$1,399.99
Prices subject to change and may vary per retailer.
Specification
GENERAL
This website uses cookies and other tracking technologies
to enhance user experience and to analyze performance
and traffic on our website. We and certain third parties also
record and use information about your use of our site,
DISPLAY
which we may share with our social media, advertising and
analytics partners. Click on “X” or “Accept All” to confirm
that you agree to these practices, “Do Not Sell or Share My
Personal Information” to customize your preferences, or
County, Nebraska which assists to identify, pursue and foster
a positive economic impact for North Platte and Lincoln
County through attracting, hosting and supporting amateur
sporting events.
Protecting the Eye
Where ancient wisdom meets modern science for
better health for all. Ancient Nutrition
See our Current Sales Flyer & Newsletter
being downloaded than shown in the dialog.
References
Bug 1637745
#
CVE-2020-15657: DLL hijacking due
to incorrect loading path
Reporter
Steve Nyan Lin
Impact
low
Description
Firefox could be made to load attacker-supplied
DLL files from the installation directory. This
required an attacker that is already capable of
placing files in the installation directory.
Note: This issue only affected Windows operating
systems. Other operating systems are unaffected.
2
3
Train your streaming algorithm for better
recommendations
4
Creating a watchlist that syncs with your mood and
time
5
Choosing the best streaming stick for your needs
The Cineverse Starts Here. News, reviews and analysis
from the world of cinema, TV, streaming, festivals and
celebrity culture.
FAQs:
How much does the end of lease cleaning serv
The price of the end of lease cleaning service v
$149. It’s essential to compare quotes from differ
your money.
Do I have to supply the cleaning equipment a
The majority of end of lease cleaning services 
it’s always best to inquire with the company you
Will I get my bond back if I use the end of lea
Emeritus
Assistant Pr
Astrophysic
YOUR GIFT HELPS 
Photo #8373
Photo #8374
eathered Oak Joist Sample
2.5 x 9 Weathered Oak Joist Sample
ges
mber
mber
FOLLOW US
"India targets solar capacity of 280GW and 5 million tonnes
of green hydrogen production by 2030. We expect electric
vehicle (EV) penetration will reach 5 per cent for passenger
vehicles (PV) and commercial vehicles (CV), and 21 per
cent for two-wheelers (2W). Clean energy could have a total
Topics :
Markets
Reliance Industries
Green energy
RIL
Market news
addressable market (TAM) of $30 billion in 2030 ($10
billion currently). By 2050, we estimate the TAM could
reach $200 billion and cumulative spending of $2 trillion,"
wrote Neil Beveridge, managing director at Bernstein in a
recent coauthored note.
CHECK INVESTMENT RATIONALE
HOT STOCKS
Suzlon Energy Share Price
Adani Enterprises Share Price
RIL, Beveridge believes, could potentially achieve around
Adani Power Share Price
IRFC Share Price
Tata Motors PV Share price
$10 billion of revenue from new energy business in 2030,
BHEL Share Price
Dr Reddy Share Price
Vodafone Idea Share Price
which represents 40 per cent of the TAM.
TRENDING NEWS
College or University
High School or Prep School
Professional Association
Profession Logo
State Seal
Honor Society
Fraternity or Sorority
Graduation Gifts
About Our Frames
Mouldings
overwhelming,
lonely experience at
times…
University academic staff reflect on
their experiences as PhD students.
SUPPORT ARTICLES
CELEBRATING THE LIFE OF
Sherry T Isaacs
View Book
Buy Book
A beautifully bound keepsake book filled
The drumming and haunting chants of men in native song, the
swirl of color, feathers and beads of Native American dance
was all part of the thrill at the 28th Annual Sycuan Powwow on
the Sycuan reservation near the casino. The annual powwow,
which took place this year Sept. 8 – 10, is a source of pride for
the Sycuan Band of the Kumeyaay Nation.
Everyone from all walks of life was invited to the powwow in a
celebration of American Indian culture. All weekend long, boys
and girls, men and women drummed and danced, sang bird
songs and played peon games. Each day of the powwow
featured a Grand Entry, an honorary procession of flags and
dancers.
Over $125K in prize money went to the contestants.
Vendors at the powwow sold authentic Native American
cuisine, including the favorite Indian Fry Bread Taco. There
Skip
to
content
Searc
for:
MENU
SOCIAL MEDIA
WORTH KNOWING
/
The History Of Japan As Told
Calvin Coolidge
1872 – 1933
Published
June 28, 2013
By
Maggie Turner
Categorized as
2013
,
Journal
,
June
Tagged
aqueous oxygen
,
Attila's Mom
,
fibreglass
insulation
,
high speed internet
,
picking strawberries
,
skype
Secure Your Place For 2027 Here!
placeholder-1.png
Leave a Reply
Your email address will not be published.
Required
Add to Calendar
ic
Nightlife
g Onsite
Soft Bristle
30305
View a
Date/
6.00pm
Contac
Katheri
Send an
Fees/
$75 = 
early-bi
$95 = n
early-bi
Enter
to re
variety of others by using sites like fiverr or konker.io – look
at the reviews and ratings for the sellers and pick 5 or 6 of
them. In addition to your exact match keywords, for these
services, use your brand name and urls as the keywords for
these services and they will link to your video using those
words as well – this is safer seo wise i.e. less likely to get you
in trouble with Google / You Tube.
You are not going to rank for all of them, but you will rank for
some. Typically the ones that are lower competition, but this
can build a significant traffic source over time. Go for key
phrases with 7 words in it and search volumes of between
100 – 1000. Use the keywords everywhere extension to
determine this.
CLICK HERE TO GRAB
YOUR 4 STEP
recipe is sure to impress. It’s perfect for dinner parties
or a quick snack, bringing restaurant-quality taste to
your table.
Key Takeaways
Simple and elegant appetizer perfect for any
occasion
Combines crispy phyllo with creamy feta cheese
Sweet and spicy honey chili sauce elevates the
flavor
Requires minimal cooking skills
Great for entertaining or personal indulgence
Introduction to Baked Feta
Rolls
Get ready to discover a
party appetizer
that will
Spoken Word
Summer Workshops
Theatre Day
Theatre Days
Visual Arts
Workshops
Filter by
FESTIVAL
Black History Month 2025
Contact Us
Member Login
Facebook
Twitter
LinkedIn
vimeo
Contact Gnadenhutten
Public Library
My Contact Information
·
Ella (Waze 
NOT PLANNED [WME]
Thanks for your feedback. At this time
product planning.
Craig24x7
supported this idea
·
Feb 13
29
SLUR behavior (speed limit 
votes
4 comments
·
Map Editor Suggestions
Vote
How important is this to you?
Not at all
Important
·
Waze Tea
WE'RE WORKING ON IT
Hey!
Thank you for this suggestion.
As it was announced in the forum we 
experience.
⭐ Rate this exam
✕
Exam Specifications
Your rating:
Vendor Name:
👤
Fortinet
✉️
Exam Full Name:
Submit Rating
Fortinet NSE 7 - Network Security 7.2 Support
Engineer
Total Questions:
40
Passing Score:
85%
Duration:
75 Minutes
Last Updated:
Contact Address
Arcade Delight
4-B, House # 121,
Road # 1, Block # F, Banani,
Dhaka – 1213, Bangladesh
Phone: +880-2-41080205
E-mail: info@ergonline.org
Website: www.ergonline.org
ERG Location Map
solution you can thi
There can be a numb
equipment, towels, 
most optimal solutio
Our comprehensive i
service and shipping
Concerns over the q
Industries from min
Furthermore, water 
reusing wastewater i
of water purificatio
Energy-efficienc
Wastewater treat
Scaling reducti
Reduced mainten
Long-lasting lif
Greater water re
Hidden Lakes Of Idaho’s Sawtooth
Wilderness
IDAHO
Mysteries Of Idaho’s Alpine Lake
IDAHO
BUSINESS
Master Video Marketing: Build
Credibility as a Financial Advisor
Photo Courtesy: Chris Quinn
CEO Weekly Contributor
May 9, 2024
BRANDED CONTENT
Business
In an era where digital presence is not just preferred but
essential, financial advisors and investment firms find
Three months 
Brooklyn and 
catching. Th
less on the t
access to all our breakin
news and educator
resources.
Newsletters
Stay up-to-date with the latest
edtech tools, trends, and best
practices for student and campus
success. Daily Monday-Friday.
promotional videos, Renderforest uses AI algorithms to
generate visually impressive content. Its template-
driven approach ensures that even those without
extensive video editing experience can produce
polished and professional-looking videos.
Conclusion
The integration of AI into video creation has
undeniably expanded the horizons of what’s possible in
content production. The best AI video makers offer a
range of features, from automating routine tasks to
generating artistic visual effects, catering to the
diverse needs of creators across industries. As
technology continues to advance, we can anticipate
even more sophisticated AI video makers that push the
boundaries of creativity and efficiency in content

» **Task**: Copy out every line of the records that the string "Indian" appears in.

» **Answer box**:
celebration of American Indian culture. All weekend long, boys
cuisine, including the favorite Indian Fry Bread Taco. There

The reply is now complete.